◆ Exercise objective: Exact copies of the lines below, from the one with "[email protected]" up to and including the one with "un flair exemplaire", are what this calls for; leave out pictures.

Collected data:
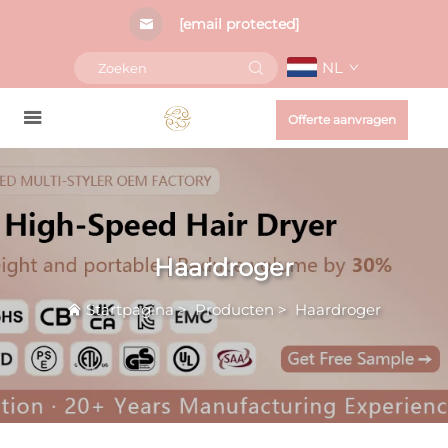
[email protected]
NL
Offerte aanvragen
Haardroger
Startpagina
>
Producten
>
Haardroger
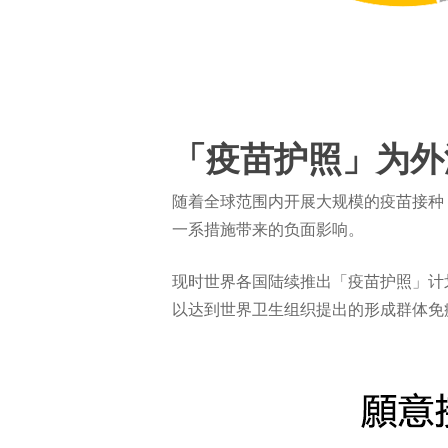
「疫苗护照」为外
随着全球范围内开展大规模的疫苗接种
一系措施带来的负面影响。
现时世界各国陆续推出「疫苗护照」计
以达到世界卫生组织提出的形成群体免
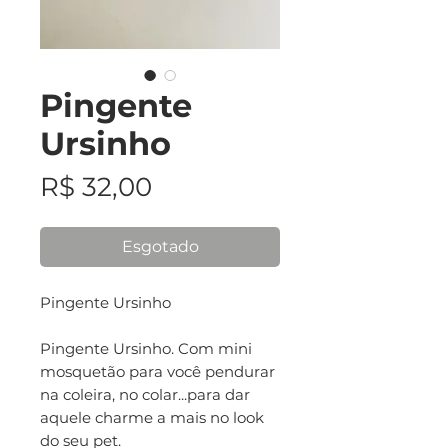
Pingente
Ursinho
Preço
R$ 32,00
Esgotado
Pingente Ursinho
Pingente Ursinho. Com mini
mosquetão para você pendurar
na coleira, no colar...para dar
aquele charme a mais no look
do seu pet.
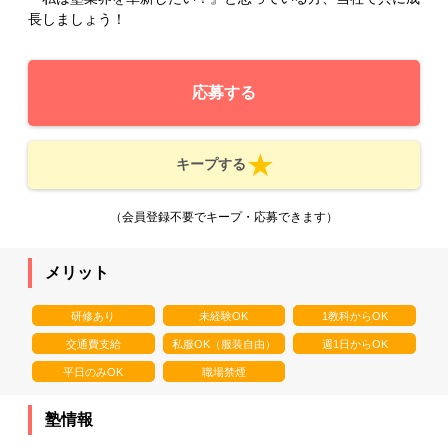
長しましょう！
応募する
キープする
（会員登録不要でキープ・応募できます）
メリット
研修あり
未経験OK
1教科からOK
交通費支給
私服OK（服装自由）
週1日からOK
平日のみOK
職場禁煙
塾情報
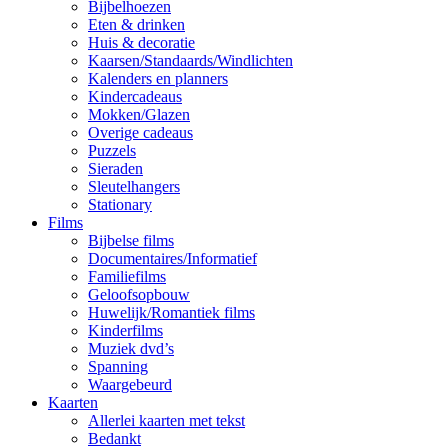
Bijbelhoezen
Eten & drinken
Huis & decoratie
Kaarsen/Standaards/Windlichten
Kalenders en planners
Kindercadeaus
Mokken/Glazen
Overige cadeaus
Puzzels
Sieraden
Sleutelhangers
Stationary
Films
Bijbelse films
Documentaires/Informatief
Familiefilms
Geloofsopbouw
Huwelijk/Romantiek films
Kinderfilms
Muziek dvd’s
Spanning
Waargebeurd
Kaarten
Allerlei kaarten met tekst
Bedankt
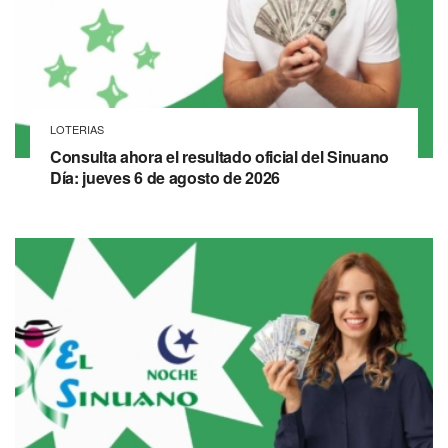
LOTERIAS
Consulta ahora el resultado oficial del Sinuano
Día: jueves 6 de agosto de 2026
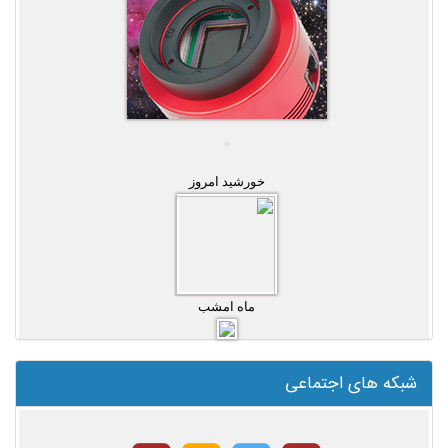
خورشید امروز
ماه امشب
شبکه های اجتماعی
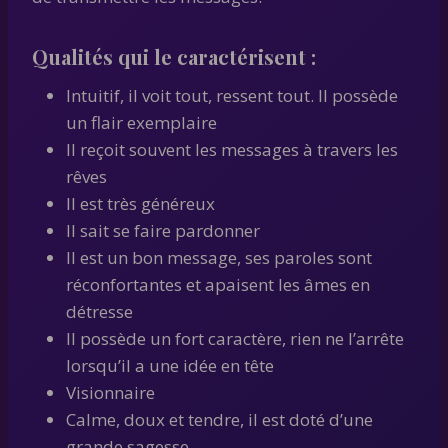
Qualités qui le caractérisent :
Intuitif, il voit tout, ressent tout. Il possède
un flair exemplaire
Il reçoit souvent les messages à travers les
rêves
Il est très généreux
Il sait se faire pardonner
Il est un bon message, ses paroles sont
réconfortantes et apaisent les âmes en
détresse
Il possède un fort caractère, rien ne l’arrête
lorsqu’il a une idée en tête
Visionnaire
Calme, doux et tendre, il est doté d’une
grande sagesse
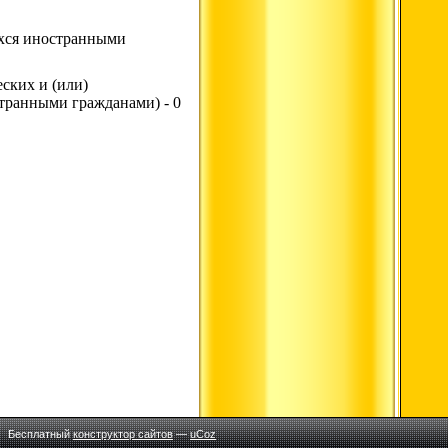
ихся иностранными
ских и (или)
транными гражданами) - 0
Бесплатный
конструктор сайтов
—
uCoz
...
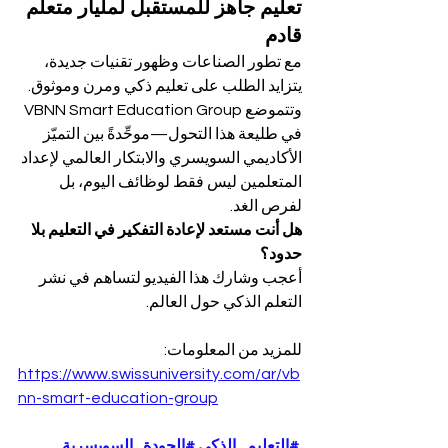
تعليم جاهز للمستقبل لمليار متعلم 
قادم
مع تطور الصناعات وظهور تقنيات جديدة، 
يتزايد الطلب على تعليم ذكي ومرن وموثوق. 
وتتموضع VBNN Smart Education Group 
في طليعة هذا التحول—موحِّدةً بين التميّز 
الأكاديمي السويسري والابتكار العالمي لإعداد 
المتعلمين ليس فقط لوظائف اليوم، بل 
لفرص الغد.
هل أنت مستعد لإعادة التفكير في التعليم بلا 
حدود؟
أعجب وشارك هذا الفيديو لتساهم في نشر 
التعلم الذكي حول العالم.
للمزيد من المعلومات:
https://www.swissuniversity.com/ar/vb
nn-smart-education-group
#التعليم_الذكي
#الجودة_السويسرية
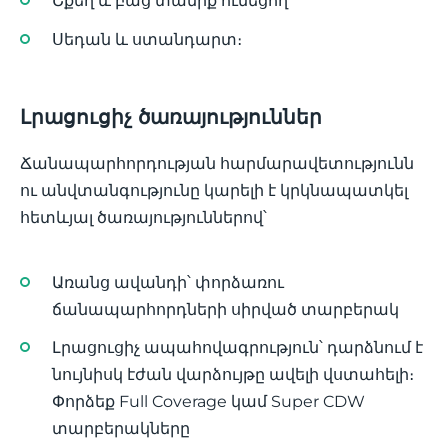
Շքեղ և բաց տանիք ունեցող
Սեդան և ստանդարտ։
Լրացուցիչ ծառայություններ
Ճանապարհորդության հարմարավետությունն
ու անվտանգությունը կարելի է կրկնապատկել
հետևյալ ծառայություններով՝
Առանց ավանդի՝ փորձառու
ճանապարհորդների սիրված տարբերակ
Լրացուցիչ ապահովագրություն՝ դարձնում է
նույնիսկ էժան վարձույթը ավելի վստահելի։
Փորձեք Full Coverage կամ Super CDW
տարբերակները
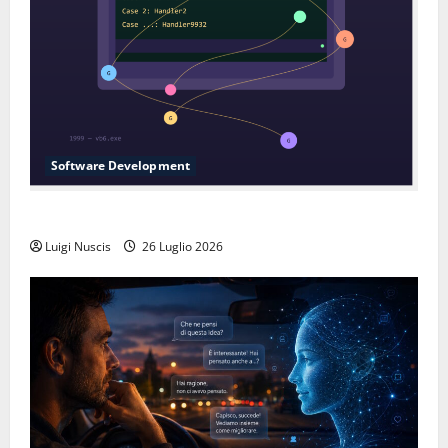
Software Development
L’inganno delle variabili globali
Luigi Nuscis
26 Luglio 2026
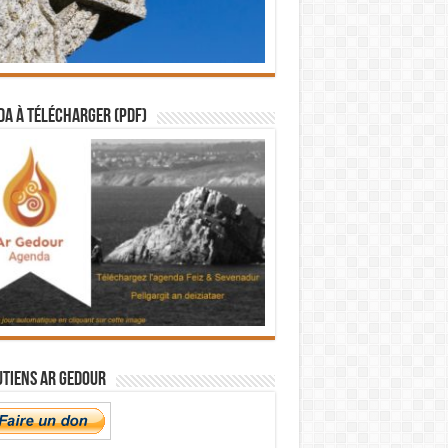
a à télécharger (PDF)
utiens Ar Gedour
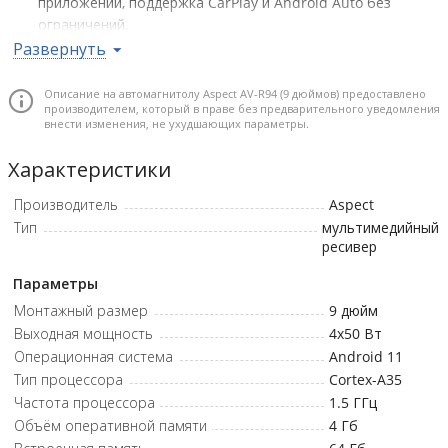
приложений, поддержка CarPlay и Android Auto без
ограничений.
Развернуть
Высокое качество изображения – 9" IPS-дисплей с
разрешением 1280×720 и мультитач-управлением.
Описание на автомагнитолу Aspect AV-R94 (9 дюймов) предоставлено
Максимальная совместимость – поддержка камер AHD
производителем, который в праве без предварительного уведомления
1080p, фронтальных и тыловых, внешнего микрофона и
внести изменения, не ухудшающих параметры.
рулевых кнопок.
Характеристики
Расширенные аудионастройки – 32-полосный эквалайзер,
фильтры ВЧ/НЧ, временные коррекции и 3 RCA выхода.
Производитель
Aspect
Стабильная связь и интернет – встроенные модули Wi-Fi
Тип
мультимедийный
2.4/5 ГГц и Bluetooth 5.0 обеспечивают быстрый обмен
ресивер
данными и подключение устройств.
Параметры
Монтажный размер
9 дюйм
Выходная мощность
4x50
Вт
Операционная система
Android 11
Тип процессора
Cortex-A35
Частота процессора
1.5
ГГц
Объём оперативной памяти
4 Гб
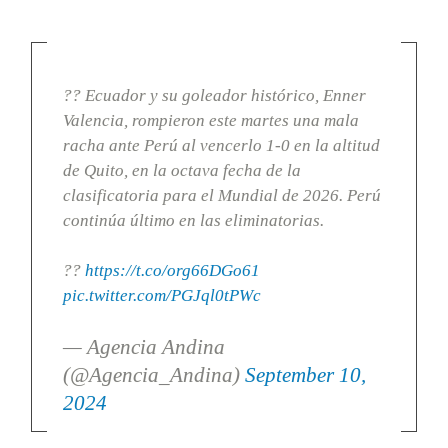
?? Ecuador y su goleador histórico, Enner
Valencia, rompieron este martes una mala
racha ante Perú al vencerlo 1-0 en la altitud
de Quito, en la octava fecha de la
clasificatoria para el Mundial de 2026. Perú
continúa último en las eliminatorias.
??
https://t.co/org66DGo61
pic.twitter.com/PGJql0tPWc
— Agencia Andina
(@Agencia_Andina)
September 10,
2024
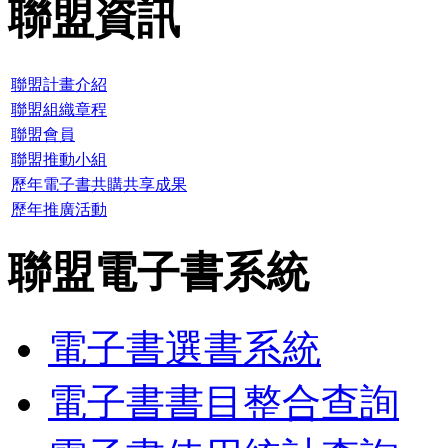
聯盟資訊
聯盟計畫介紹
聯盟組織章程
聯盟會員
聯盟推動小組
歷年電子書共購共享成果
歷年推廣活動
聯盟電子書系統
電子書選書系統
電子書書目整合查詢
==
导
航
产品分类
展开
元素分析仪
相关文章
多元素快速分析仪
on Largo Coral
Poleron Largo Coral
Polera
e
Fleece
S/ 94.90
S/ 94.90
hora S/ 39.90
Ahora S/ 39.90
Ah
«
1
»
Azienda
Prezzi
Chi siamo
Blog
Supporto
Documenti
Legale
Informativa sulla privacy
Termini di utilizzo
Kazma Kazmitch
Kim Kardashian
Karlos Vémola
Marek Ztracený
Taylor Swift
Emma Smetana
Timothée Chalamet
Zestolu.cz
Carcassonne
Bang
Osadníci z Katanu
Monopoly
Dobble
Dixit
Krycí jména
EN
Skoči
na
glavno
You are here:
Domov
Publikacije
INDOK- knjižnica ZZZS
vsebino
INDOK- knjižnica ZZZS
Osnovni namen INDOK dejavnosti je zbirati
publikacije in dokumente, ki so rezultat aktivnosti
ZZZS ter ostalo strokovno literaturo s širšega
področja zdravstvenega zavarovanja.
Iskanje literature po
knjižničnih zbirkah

◆ Output of the task:
[email protected]
NL
Offerte aanvragen
Haardroger
Startpagina
>
Producten
>
Haardroger
「疫苗护照」为外
随着全球范围内开展大规模的疫苗接种
一系措施带来的负面影响。
现时世界各国陆续推出「疫苗护照」计
以达到世界卫生组织提出的形成群体免
Pingente
Ursinho
Preço
R$ 32,00
Esgotado
Pingente Ursinho
Pingente Ursinho. Com mini
mosquetão para você pendurar
na coleira, no colar...para dar
aquele charme a mais no look
do seu pet.
長しましょう！
応募する
キープする
（会員登録不要でキープ・応募できます）
メリット
研修あり
未経験OK
1教科からOK
交通費支給
私服OK（服装自由）
週1日からOK
平日のみOK
職場禁煙
塾情報
Bijbelhoezen
Eten & drinken
Huis & decoratie
Kaarsen/Standaards/Windlichten
Kalenders en planners
Kindercadeaus
Mokken/Glazen
Overige cadeaus
Puzzels
Sieraden
Sleutelhangers
Stationary
Films
Bijbelse films
Documentaires/Informatief
Familiefilms
Geloofsopbouw
Huwelijk/Romantiek films
Kinderfilms
Muziek dvd’s
Spanning
Waargebeurd
Kaarten
Allerlei kaarten met tekst
Bedankt
LOTERIAS
Consulta ahora el resultado oficial del Sinuano
Día: jueves 6 de agosto de 2026
خورشید امروز
ماه امشب
شبکه های اجتماعی
Qualités qui le caractérisent :
Intuitif, il voit tout, ressent tout. Il possède
un flair exemplaire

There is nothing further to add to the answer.